*** Begin section ***

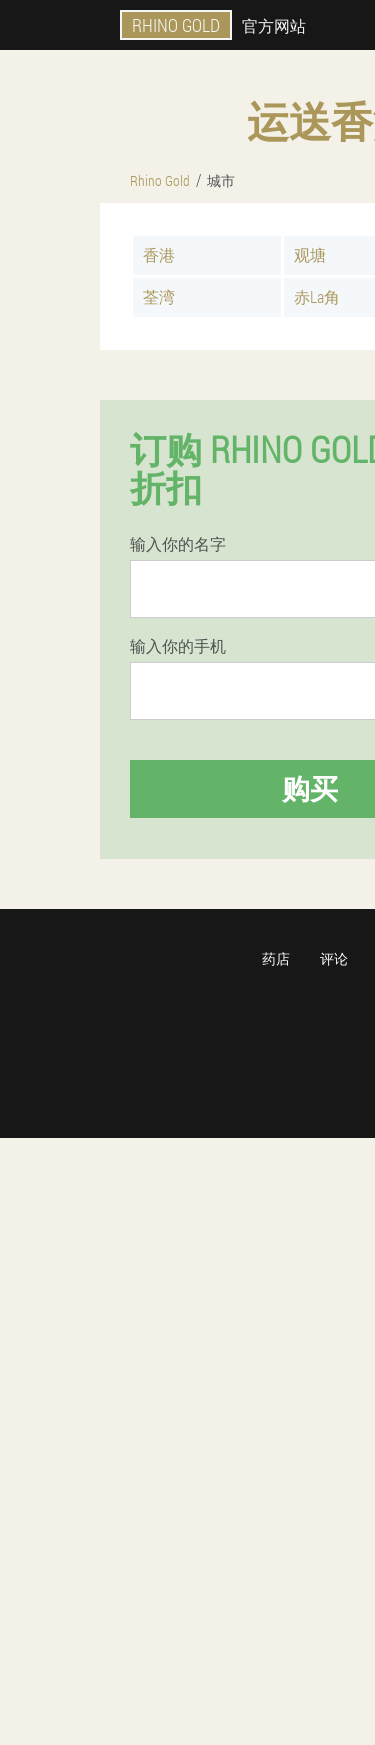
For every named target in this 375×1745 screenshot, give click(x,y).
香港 (159, 254)
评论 (334, 958)
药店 (276, 958)
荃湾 (159, 296)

*** End section ***

Task: Please write out all the entries above again exactly as they appear, skipping any images.

Output of the exercise:
For every named target in this 375×1745 screenshot, give click(x,y).
香港 (159, 254)
评论 (334, 958)
药店 (276, 958)
荃湾 (159, 296)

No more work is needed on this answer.